[Opening DATA TO EXAMINE section]

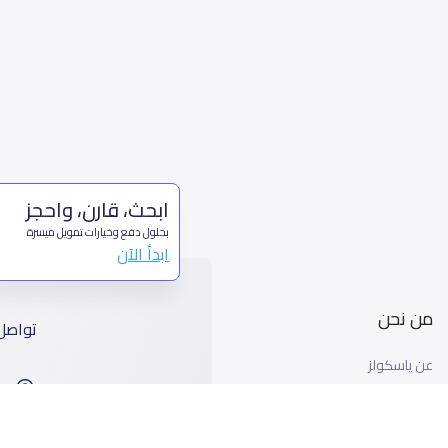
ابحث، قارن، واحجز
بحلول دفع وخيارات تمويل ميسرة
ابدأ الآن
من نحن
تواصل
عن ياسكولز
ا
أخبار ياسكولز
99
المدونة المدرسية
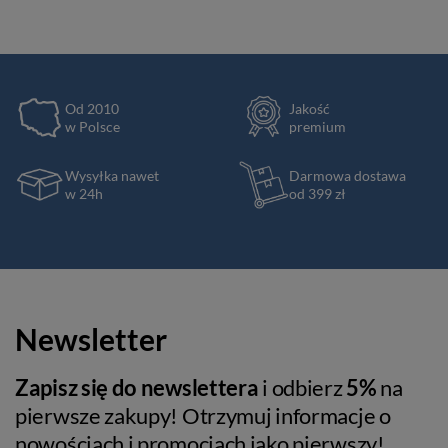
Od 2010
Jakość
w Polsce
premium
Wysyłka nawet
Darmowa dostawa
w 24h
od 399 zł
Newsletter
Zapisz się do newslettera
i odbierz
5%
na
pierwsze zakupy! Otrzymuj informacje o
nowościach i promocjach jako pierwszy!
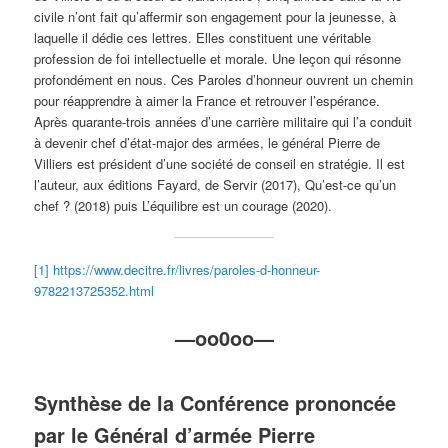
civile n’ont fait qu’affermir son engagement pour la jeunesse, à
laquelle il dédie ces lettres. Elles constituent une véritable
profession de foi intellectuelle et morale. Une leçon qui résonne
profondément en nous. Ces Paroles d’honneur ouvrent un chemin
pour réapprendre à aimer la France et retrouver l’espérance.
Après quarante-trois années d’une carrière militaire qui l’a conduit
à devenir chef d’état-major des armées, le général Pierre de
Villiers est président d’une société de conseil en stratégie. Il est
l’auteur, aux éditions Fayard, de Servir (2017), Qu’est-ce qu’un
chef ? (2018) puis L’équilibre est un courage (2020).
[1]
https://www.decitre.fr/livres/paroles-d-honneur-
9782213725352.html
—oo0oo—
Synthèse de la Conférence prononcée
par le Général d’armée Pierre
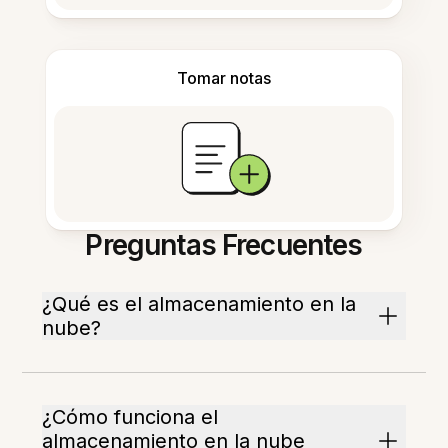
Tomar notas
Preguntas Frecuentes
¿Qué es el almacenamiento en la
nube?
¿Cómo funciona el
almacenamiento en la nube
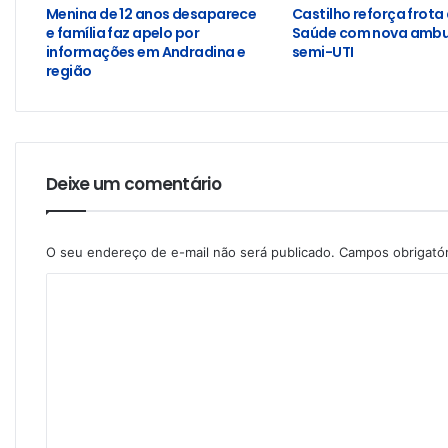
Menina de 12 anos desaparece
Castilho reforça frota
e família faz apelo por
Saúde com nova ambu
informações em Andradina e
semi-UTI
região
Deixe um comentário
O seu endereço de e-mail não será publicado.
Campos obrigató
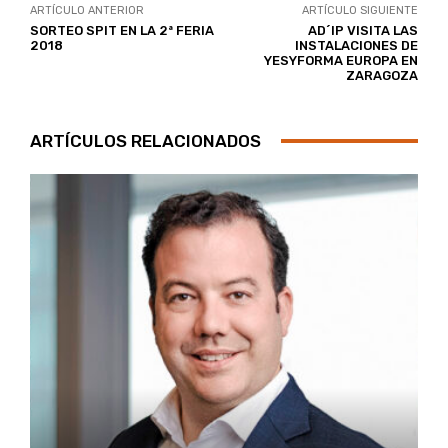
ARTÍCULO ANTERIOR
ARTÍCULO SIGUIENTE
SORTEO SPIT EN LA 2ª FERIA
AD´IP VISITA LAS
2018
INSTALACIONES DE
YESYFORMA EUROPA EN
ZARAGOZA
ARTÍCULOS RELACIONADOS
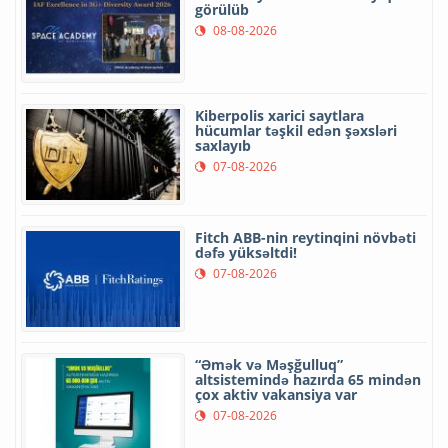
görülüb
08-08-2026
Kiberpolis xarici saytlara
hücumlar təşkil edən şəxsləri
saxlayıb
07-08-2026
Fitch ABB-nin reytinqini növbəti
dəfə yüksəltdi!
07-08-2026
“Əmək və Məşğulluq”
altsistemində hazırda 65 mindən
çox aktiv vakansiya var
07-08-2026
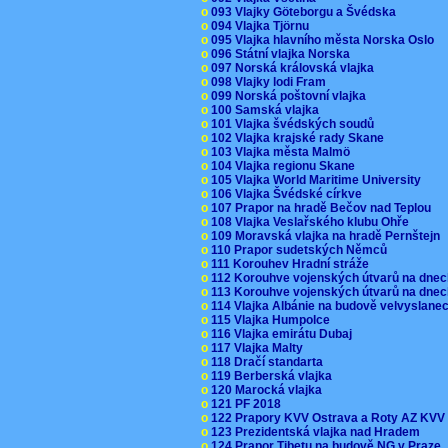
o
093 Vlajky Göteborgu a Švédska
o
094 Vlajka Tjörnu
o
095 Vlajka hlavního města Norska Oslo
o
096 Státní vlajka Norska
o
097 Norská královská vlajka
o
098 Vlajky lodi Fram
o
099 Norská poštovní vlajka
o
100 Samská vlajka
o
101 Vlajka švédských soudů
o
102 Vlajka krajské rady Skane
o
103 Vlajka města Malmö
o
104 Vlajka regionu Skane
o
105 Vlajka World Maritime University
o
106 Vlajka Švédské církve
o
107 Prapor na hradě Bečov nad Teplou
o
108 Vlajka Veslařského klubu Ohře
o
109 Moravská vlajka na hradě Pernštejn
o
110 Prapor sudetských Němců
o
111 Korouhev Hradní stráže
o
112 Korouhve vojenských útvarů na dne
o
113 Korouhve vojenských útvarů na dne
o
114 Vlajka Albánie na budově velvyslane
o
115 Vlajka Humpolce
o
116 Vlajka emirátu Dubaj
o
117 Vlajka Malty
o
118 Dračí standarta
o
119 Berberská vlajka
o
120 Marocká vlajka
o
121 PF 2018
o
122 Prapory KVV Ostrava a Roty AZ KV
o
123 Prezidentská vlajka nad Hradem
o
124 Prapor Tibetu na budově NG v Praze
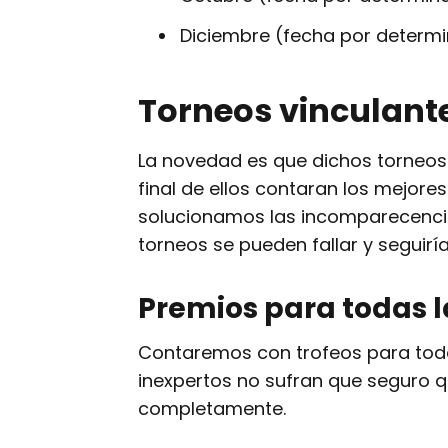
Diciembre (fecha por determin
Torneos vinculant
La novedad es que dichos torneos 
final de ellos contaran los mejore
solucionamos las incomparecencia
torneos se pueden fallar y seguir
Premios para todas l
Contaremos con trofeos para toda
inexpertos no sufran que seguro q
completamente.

[Closing DATA TO EXAMINE section]
[Opening DATA TO EXAMINE section]

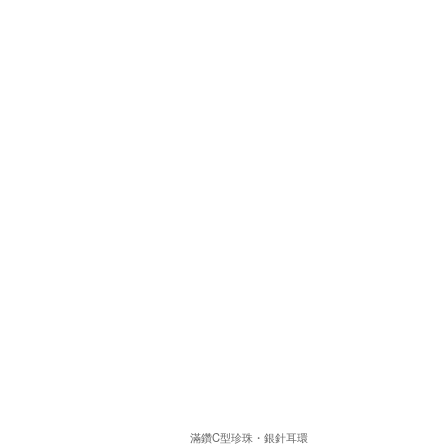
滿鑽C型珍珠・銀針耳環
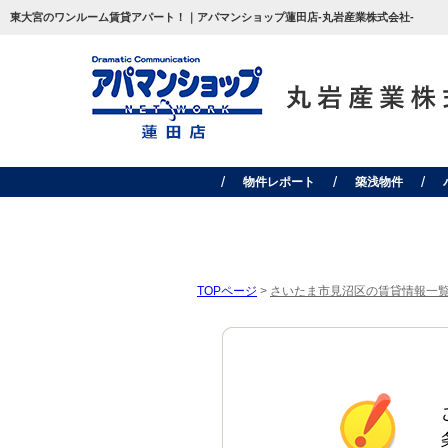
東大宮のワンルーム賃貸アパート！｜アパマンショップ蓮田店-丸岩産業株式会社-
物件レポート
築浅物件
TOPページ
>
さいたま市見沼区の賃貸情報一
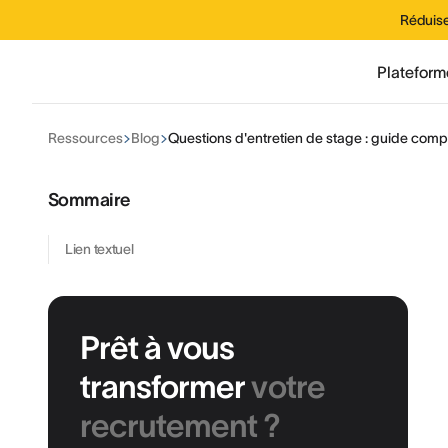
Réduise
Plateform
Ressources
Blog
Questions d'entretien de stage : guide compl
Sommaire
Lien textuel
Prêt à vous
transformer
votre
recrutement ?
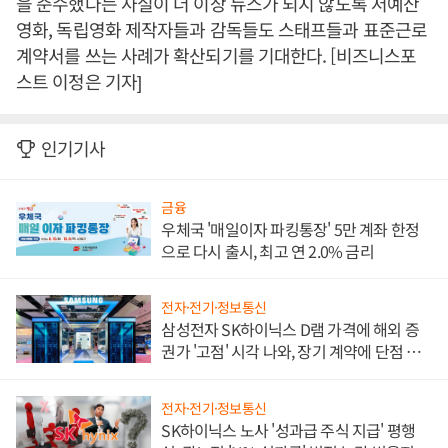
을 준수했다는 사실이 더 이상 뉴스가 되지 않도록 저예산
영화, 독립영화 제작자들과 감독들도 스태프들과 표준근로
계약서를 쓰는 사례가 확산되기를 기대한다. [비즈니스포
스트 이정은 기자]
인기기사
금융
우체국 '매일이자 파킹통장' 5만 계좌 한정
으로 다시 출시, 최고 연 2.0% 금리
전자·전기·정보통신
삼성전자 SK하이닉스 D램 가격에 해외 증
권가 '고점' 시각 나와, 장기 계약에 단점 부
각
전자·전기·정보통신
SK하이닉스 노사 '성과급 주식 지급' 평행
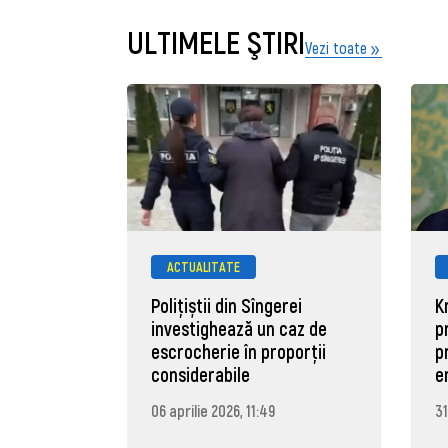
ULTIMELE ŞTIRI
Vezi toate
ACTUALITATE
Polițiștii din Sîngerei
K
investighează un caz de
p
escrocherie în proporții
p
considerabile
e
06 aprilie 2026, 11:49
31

[Closing DATA TO EXAMINE section]

WHAT YOU NEED TO DO:
The answer must consist of every line from the listing above that includes the word "SK하이닉스".

EXERCISE OUTPUT:
삼성전자 SK하이닉스 D램 가격에 해외 증
SK하이닉스 노사 '성과급 주식 지급' 평행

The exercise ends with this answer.